Résumé en une phrase : plutôt que de tout réexpliquer à chaque conversation avec ChatGPT, Claude ou Gemini, prenez l’habitude de travailler à partir d’un simple fichier Markdown (.md). C’est plus économe, vous passez d’une IA à l’autre sans friction, et vous ne perdez jamais le fil — parce que c’est vous qui gardez la mémoire, pas l’outil.
Le vrai problème quand on travaille avec une IA
Vous utilisez ChatGPT, Claude ou Gemini. Vous prenez dix minutes pour bien expliquer votre entreprise, votre projet, vos contraintes, votre ton de marque.

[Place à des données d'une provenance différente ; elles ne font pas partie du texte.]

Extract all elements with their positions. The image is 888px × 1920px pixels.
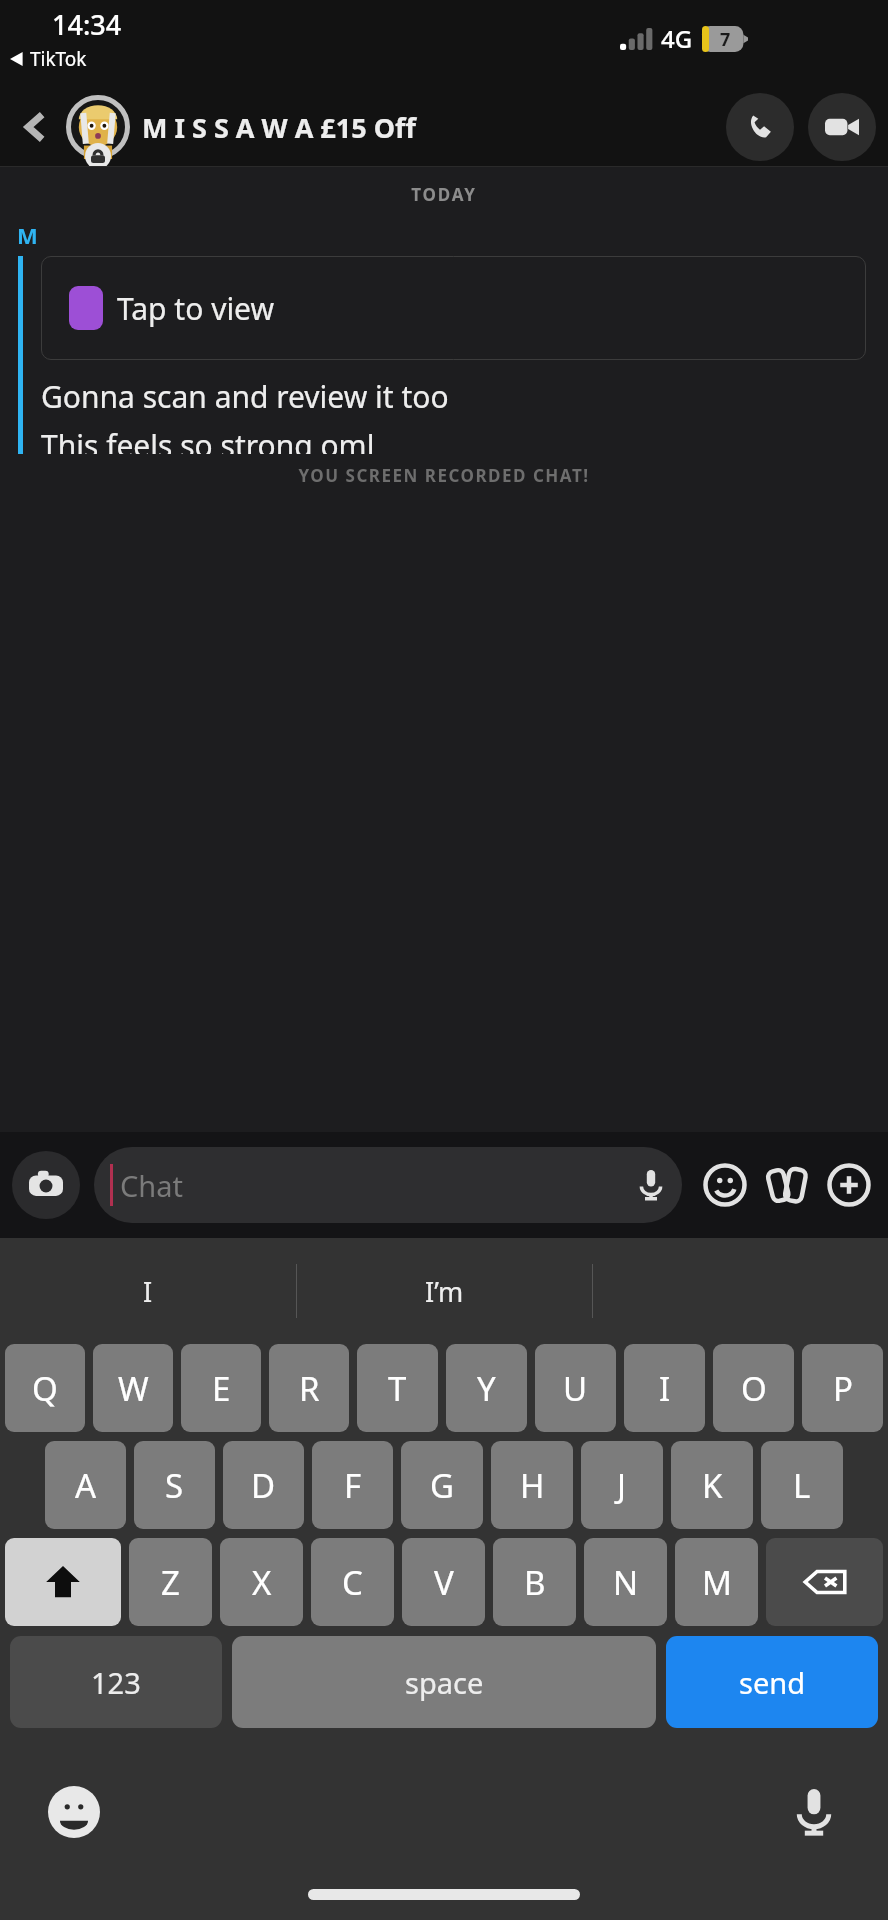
staticText: 14:34 xyxy=(52,6,122,43)
staticText: U xyxy=(563,1366,588,1411)
staticText: I xyxy=(143,1273,153,1310)
staticText: Z xyxy=(161,1560,180,1605)
button[interactable]: C xyxy=(311,1538,394,1626)
staticText: O xyxy=(741,1366,767,1411)
button[interactable]: Call xyxy=(726,93,794,161)
button[interactable]: I’m xyxy=(297,1238,592,1344)
button[interactable]: Chat xyxy=(94,1147,682,1223)
button[interactable]: A xyxy=(45,1441,126,1529)
staticText: G xyxy=(430,1463,455,1508)
button[interactable]: P xyxy=(802,1344,883,1432)
button[interactable]: R xyxy=(269,1344,349,1432)
staticText: B xyxy=(524,1560,546,1605)
staticText: D xyxy=(251,1463,276,1508)
staticText: TODAY xyxy=(0,183,888,206)
button[interactable]: B xyxy=(493,1538,576,1626)
button[interactable]: S xyxy=(134,1441,215,1529)
button[interactable]: U xyxy=(535,1344,616,1432)
staticText: F xyxy=(344,1463,362,1508)
button[interactable]: Stickers xyxy=(698,1158,752,1212)
staticText: M xyxy=(17,220,38,250)
button[interactable]: Y xyxy=(446,1344,527,1432)
staticText: R xyxy=(299,1366,320,1411)
button[interactable]: M xyxy=(675,1538,758,1626)
staticText: Tap to view xyxy=(117,288,275,329)
staticText: E xyxy=(212,1366,231,1411)
staticText: L xyxy=(793,1463,811,1508)
staticText: Gonna scan and review it too xyxy=(41,376,449,417)
staticText: T xyxy=(388,1366,407,1411)
button[interactable]: I xyxy=(0,1238,296,1344)
staticText: Y xyxy=(477,1366,496,1411)
button[interactable]: send xyxy=(666,1636,878,1728)
staticText: N xyxy=(613,1560,639,1605)
staticText: M I S S A W A £15 Off xyxy=(142,109,416,146)
staticText: P xyxy=(833,1366,853,1411)
button[interactable]: N xyxy=(584,1538,667,1626)
button[interactable]: Back xyxy=(12,103,60,151)
button[interactable]: W xyxy=(93,1344,173,1432)
button[interactable]: T xyxy=(357,1344,438,1432)
button[interactable]: O xyxy=(713,1344,794,1432)
staticText: TikTok xyxy=(30,46,87,72)
button[interactable]: Voice input xyxy=(786,1784,842,1840)
button[interactable]: Emoji keyboard xyxy=(46,1784,102,1840)
staticText: 4G xyxy=(661,22,693,55)
staticText: I’m xyxy=(425,1273,464,1310)
staticText: I xyxy=(659,1366,671,1411)
button[interactable]: L xyxy=(761,1441,843,1529)
staticText: YOU SCREEN RECORDED CHAT! xyxy=(0,464,888,487)
button[interactable]: E xyxy=(181,1344,261,1432)
staticText: This feels so strong oml xyxy=(41,425,375,454)
button[interactable]: Q xyxy=(5,1344,85,1432)
staticText: Chat xyxy=(120,1166,183,1205)
button[interactable]: More options xyxy=(822,1158,876,1212)
staticText: K xyxy=(702,1463,723,1508)
staticText: S xyxy=(165,1463,184,1508)
button[interactable]: G xyxy=(401,1441,483,1529)
staticText: space xyxy=(405,1663,484,1702)
button[interactable]: K xyxy=(671,1441,753,1529)
staticText: J xyxy=(617,1463,627,1508)
staticText: C xyxy=(342,1560,363,1605)
staticText: Q xyxy=(32,1366,58,1411)
staticText: 7 xyxy=(720,27,731,52)
other: Voice note xyxy=(636,1170,666,1200)
button[interactable]: Shift xyxy=(5,1538,121,1626)
staticText: V xyxy=(434,1560,454,1605)
staticText: H xyxy=(520,1463,545,1508)
button[interactable]: J xyxy=(581,1441,663,1529)
button[interactable]: Backspace xyxy=(766,1538,883,1626)
button[interactable]: space xyxy=(232,1636,656,1728)
button[interactable]: D xyxy=(223,1441,304,1529)
button[interactable]: Video call xyxy=(808,93,876,161)
button[interactable]: Cameos xyxy=(760,1158,814,1212)
button[interactable]: V xyxy=(402,1538,485,1626)
staticText: X xyxy=(252,1560,272,1605)
staticText: W xyxy=(118,1366,149,1411)
staticText: A xyxy=(75,1463,97,1508)
button[interactable]: 123 xyxy=(10,1636,222,1728)
button[interactable]: Z xyxy=(129,1538,212,1626)
button[interactable]: H xyxy=(491,1441,573,1529)
staticText: M xyxy=(702,1560,732,1605)
staticText: 123 xyxy=(91,1663,141,1702)
button[interactable]: X xyxy=(220,1538,303,1626)
staticText: send xyxy=(739,1663,806,1702)
button[interactable]: Camera xyxy=(12,1151,80,1219)
button[interactable]: F xyxy=(312,1441,393,1529)
button[interactable]: Tap to view xyxy=(41,256,866,360)
button[interactable]: I xyxy=(624,1344,705,1432)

L’IA vous donne d’excellentes réponses. Puis, deux jours plus tard, vous ouvrez une nouvelle conversation… et tout est à recommencer. L’IA ne se souvient de rien. Vous re-tapez le contexte. Encore.
Pire : vous voulez essayer un autre outil — peut-être que Claude répond mieux que ChatGPT sur ce sujet — et là, il faut tout réexpliquer depuis zéro, dans une autre fenêtre.
Ce problème quotidien a une solution simple, gratuite, et que les professionnels de l’IA utilisent en permanence : travailler à partir d’un fichier Markdown. Un seul document, propre et structuré, qui contient votre contexte une fois pour toutes, et que vous collez (ou téléversez) au début de n’importe quelle conversation, sur n’importe quelle IA.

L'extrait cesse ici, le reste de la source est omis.